Overview
Overview
Google DeepMind's Gemma 3 models are a family of lightweight, open multimodal models, leveraging the same research and technology as the Gemini models. This 27 billion parameter instruction-tuned variant is designed to process both text and image inputs, generating text outputs. It features a substantial 128K context window and offers multilingual support across over 140 languages.
Key Capabilities
- Multimodal Processing: Handles text and image input (images normalized to 896x896 resolution, encoded to 256 tokens each) and generates text output.
- Extensive Context Window: Supports a total input context of 128K tokens, enabling processing of longer and more complex inputs.
- Multilingual Support: Trained on data including content in over 140 languages, enhancing its global applicability.
- Reasoning and Factuality: Demonstrates strong performance across various reasoning and factuality benchmarks, including 85.6 on HellaSwag (10-shot) and 85.5 on TriviaQA (5-shot).
- STEM and Code: Achieves 78.6 on MMLU (5-shot), 82.6 on GSM8K (8-shot), and 48.8 on HumanEval (0-shot), indicating proficiency in scientific, technical, engineering, and mathematical tasks, as well as code generation.
- Multimodal Benchmarks: Scores 116 on COCOcap and 85.6 on DocVQA (val), showcasing its image understanding and analysis capabilities.
Good For
- Content Creation: Generating creative text formats, marketing copy, and email drafts.

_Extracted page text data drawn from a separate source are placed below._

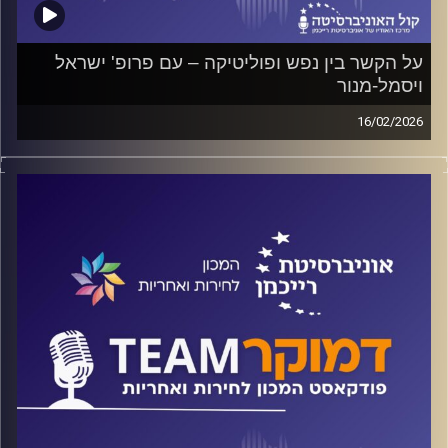
על הקשר בין נפש ופוליטיקה – עם פרופ' ישראל
ויסמל-מנור
16/02/2026
פודקאסט המכון לחירות ואחריות באוניברסיטת רייכמן
כיצד משפיע הלחץ על ההתנהגות הפוליטית שלנו והאם הוא
מעצב הצבעה? כיצד פוליטיקאים מנצלים זאת במהלך קמפיין
הבחירות ומה ניתן לעשות כדי למזער את ההשפעה? ואיך
מתחבר לכאן הקיטוב הרגשי? על כל אלה ועוד משוחח ד"ר
חיים וייצמן עם פרופ' ישראל ויסמל-מנור
קרדיט תמונות:
המכון לחירות ואחריות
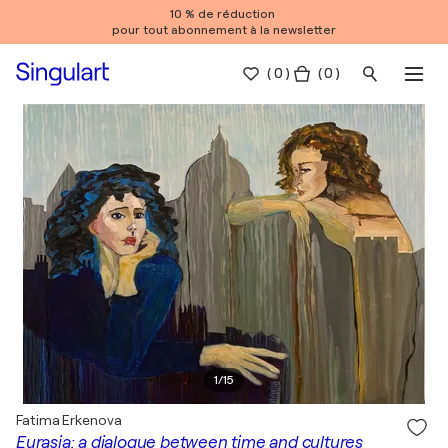
10 % de réduction
pour tout abonnement à la newsletter
(
0
)
( 0 )
1
/
15
Fatima Erkenova
Eurasia: a dialogue between time and cultures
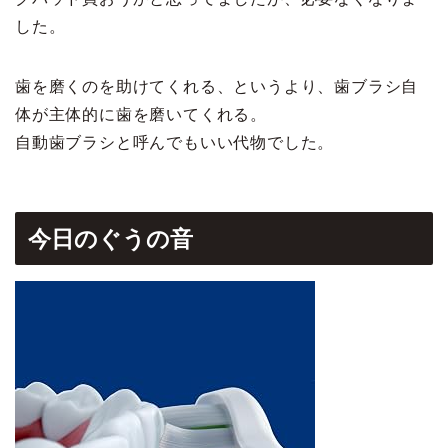
した。
歯を磨くのを助けてくれる、というより、歯ブラシ自
体が主体的に歯を磨いてくれる。
自動歯ブラシと呼んでもいい代物でした。
今日のぐうの音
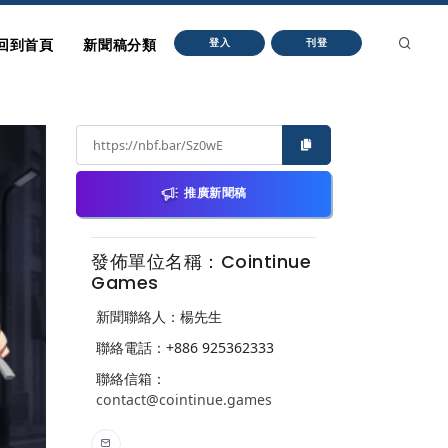
回到首頁
新聞稿分類
登入
刊登
推廣新聞稿
發佈單位名稱：Cointinue
Games
新聞聯絡人：楊先生
聯絡電話：+886 925362333
聯絡信箱：
contact@cointinue.games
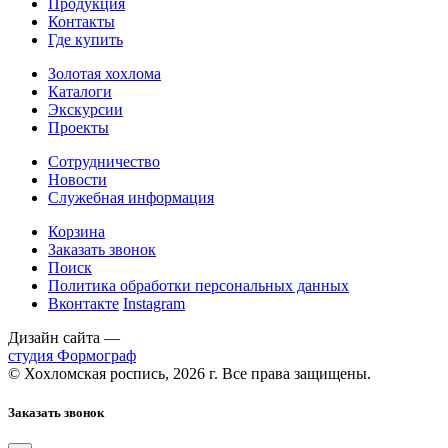
Продукция
Контакты
Где купить
Золотая хохлома
Каталоги
Экскурсии
Проекты
Сотрудничество
Новости
Служебная информация
Корзина
Заказать звонок
Поиск
Политика обработки персональных данных
Вконтакте
Instagram
Дизайн сайта —
студия Формограф
© Хохломская роспись, 2026 г. Все права защищены.
Заказать звонок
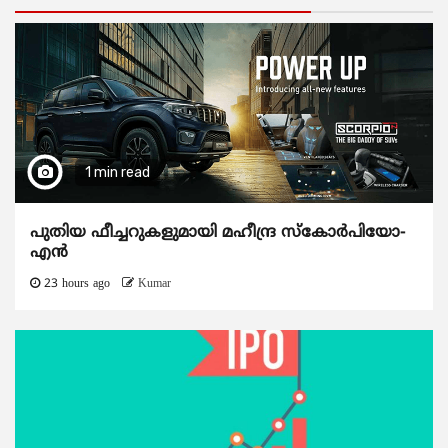
1 min read
പുതിയ ഫീച്ചറുകളുമായി മഹീന്ദ്ര സ്കോർപിയോ-
എൻ
23 hours ago
Kumar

- Conversational AI: Powering chatbots, virtual assistants, and interactive applications.
- Text Summarization: Creating concise summaries of documents, research papers, or reports.
- Image Data Extraction: Interpreting and summarizing visual data for text communications.
- Research and Education: Serving as a foundation for VLM and NLP research, language learning tools, and knowledge exploration.
- Resource-Limited Deployment: Its optimized size makes it suitable for deployment on devices with limited computational resources, such as laptops and desktops.